His great-grandfather founded Kopi Es Tak Kie in 1927 in an area called Glodok in Jakarta. It started off humbly as a makeshift tent offering iced coffee and several traditional Chinese snacks.
Today, Willy is continuing his family's legacy by running their famous coffee shop.
"I am trying to evolve with the times. We are engaging with audiences on social media. We have opened several stores in business districts and we try to join bazaars whenever we can to get our brand out there. Nowadays, there's a lot of competition but we believe our history and story will always attract customers," Willy said.
Kopi Es Tak Kie is not the only establishment steeped in history and stories in Jakarta's Chinatown. For years, visitors flock to the area to get a taste of real Chinese cuisine mixed with Indonesia's local charm.
Kevindra Soemantri, a food expert, has always been intrigued by the stories that radiate from the streets.
"The unique thing about Chinatown in Jakarta is the vendors here are Chinese Indonesians from all over the country so the spices, flavors, ingredients that they use are diverse. Even the language they speak, you can hear the different dialects here," Kevindra said.
Gang Gloria, which translates to Gloria Alley, is one of the most famous streets for Chinese cuisine. Everything from savory curry noodles to sweet pastries fill the narrow alley.
"The food here represents the melting pot of the Chinatown of Jakarta because you will see lots of noodles, and unlike the Chinatown all over the world where the noodles are mainly from the Hokkien area or the Hong Kong area but here in Chinatown in Jakarta, you will find lots of noodles from Chinese areas in Indonesia such as Bangka which is in Sumatra, Pematang Siantal. It's so unique, the food is so diverse," Kevindra said.

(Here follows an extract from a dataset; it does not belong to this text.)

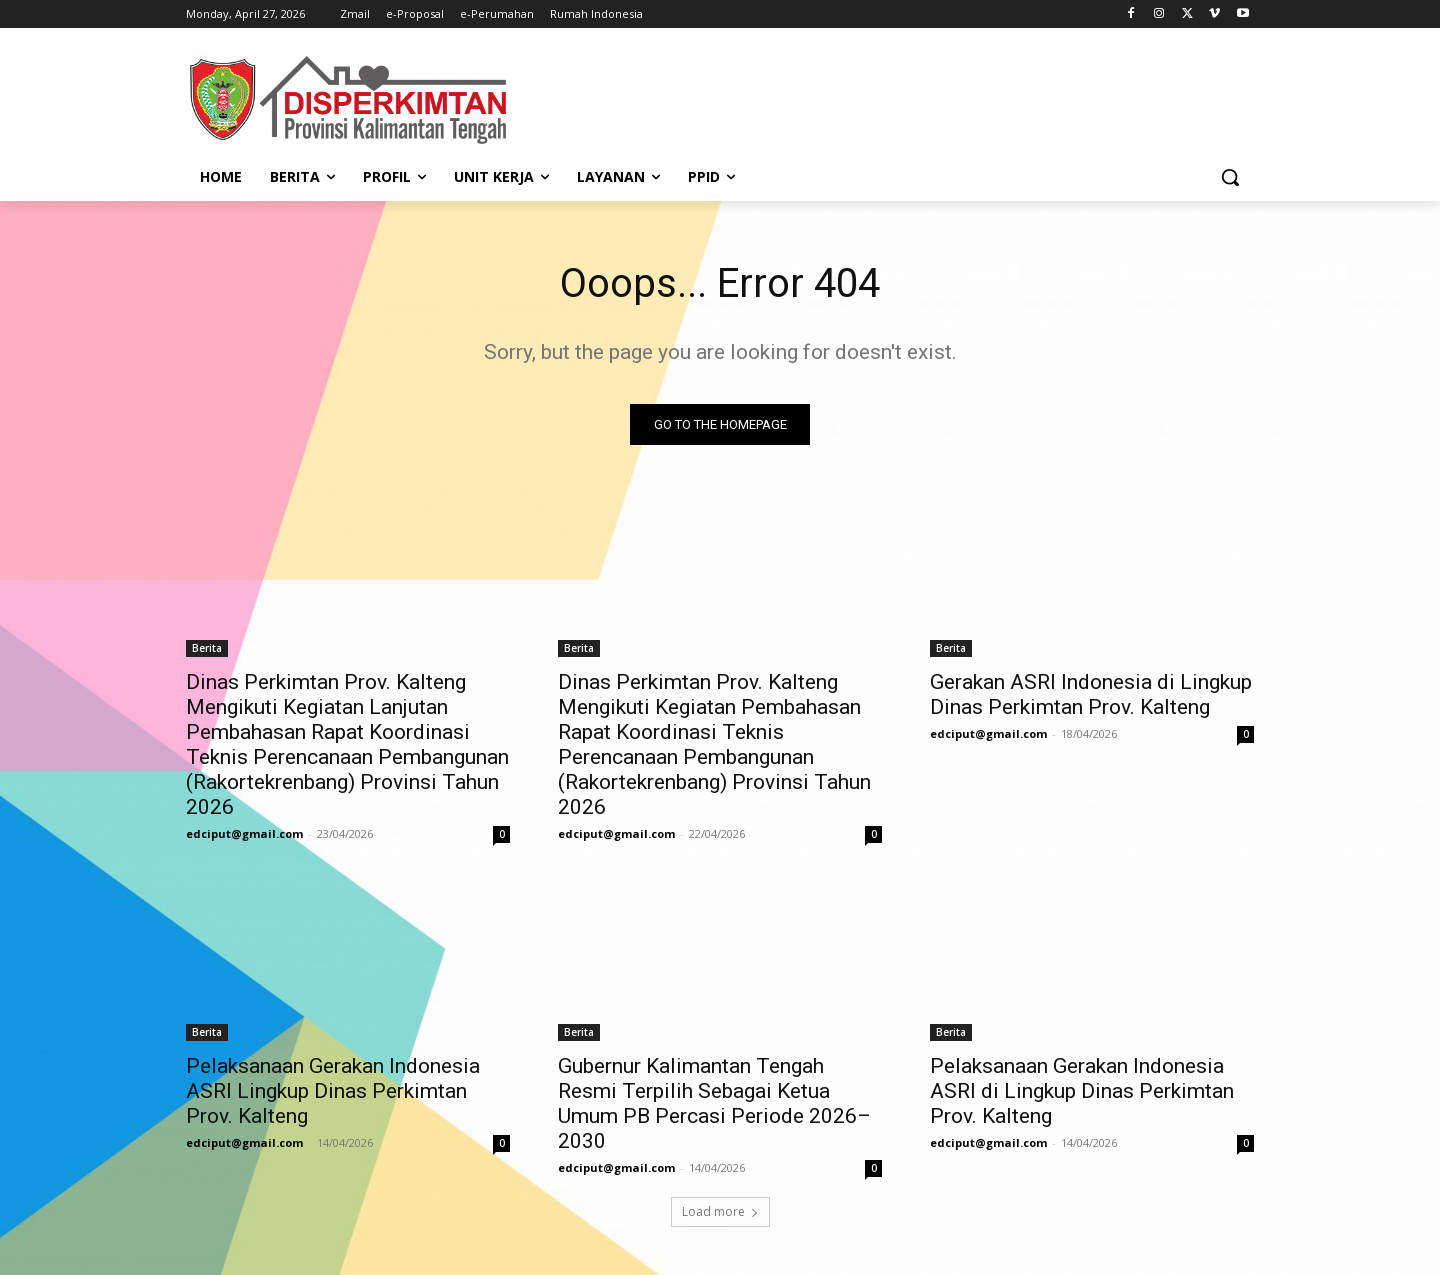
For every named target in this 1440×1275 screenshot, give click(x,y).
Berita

Laksa Lao Hoe, with its colorful exterior, cannot be missed. This humble restaurant serves Peranakan cuisine, originating from Belitung, Indonesia. Hot, steaming bowls of thick noodles doused in fragrant shrimp and peanut sauce remains its bestseller.
Outside the restaurant, visitors can also see sweet jackfruit dipped in flour batter and fried to perfection, locally known as cempedak goreng. Many of the dishes served at this restaurant is heavily influenced by Chinese flavors.

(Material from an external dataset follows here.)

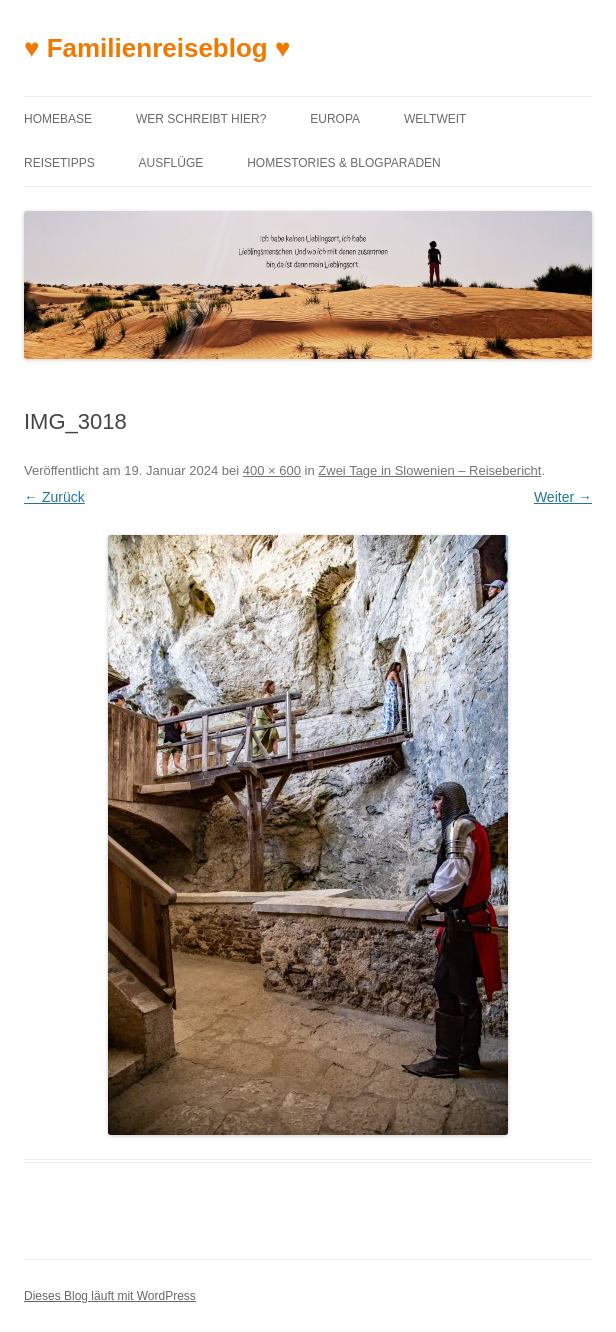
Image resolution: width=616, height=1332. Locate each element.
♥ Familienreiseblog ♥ (157, 48)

A stone's throw away, Glodok market offers plenty of fresh vegetables, fruits and snacks. One of its most popular item is the sea cucumber, which has been harvested and consumed in China for centuries. During the Chinese New Year, the smell of fresh sweet oranges fills the air.
Jakarta's Chinatown has captivated the attention of visitors from all over the world for its diversity in both culture and food, proving that China has played an important role in Indonesia's development for years.